**Your objective**
The answer consists only of the lines from the beginning of the listing below to the line holding "composições poéticas que enriquecem", inclusive, with every picture removed.

**Given records**
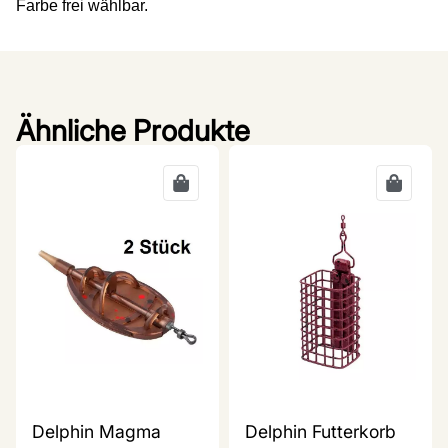
Farbe frei wählbar.
Ähnliche Produkte
Delphin Magma
Delphin Futterkorb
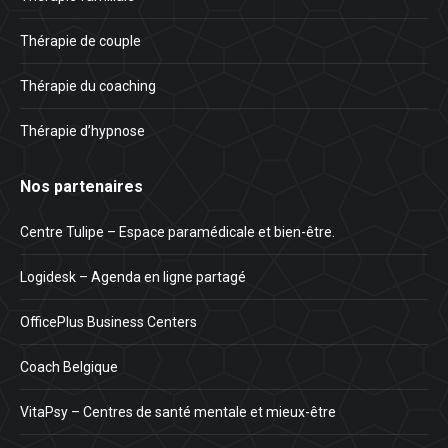
Thérapie de couple
Thérapie du coaching
Thérapie d’hypnose
Nos partenaires
Centre Tulipe – Espace paramédicale et bien-être.
Logidesk – Agenda en ligne partagé
OfficePlus Business Centers
Coach Belgique
VitaPsy – Centres de santé mentale et mieux-être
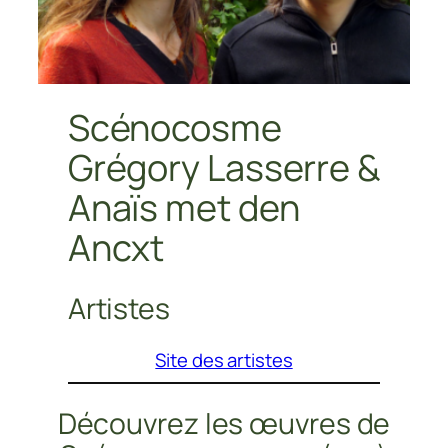
Scénocosme
Grégory Lasserre &
Anaïs met den
Ancxt
Artistes
Site des artistes
Découvrez les œuvres de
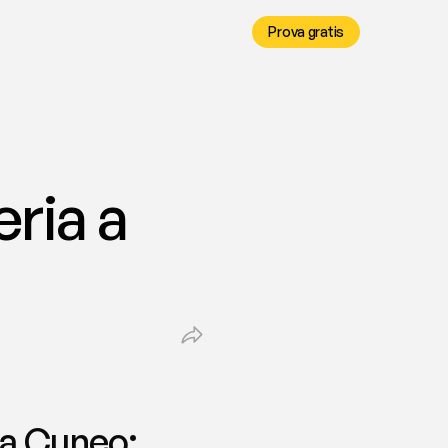
Prova gratis
ria a 
 a Cuneo: 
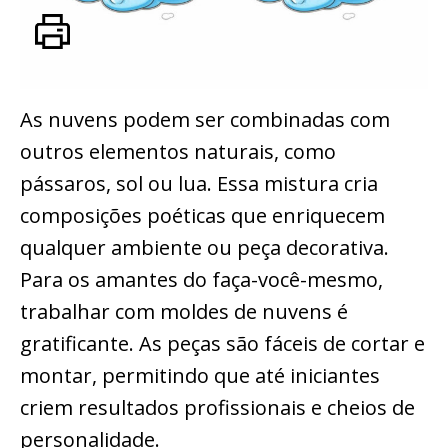
As nuvens podem ser combinadas com
outros elementos naturais, como
pássaros, sol ou lua. Essa mistura cria
composições poéticas que enriquecem
qualquer ambiente ou peça decorativa.
Para os amantes do faça-você-mesmo,
trabalhar com moldes de nuvens é
gratificante. As peças são fáceis de cortar e
montar, permitindo que até iniciantes
criem resultados profissionais e cheios de
personalidade.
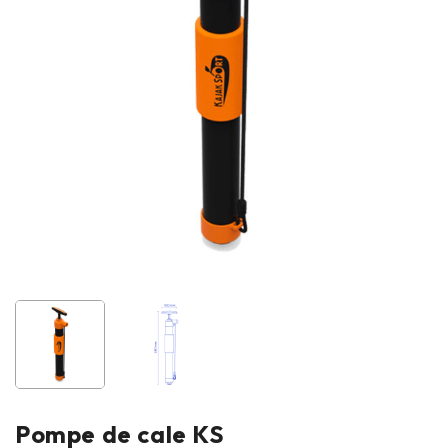
Pompe de cale KS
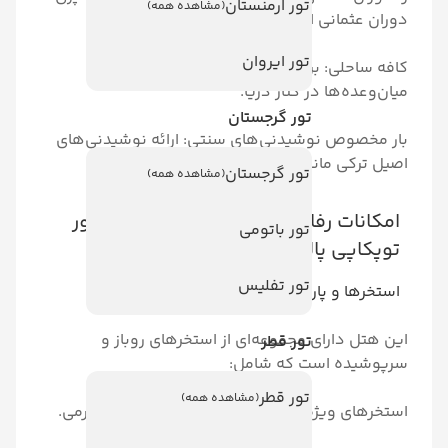
تور ارمنستان
(مشاهده همه)
 الهام گرفته‌اند.
تور ایروان
برای لذت بردن از نوشیدنی‌ها و
در کنار دریا.
تور گرجستان
وشیدنی‌های سنتی: ارائه نوشیدنی‌های
انند چای و قهوه ترک.
تور گرجستان
(مشاهده همه)
رفاهی و تفریحی هتل سواندور
تور باتومی
پالاس
تور تفلیس
ارک آبی
ی مجموعه‌ای از استخرهای روباز و
تور قطر
ست که شامل:
تور قطر
(مشاهده همه)
ژه کودکان: با امکانات ایمنی و سرگرمی.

**Response area**
Farbe frei wählbar.
Ähnliche Produkte
Delphin Magma
Delphin Futterkorb
Thérapie de couple
Thérapie du coaching
Thérapie d’hypnose
Nos partenaires
Centre Tulipe – Espace paramédicale et bien-être.
Logidesk – Agenda en ligne partagé
OfficePlus Business Centers
Coach Belgique
VitaPsy – Centres de santé mentale et mieux-être
Scénocosme
Grégory Lasserre &
Anaïs met den
Ancxt
Artistes
Site des artistes
Découvrez les œuvres de
Prova gratis
ria a 
 a Cuneo: 
As nuvens podem ser combinadas com
outros elementos naturais, como
pássaros, sol ou lua. Essa mistura cria
composições poéticas que enriquecem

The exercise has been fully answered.